━━ Data for the task
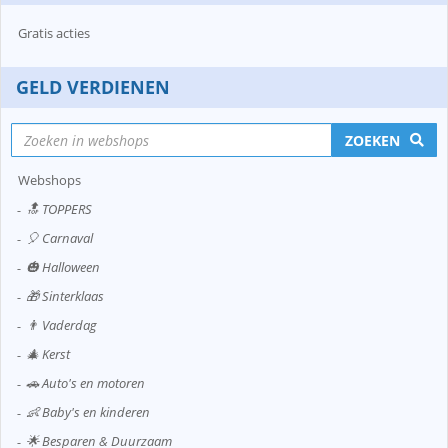
Gratis acties
GELD VERDIENEN
ZOEKEN
Webshops
🔝 TOPPERS
🎈 Carnaval
🎃 Halloween
🎁 Sinterklaas
👨 Vaderdag
🎄 Kerst
🚗 Auto's en motoren
👶 Baby's en kinderen
🌟 Besparen & Duurzaam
━━━━
• Exercise aim:
What you return should match the material word for word, apart from the pictures.

• Output of the task:
Gratis acties
GELD VERDIENEN
ZOEKEN
Webshops
🔝 TOPPERS
🎈 Carnaval
🎃 Halloween
🎁 Sinterklaas
👨 Vaderdag
🎄 Kerst
🚗 Auto's en motoren
👶 Baby's en kinderen
🌟 Besparen & Duurzaam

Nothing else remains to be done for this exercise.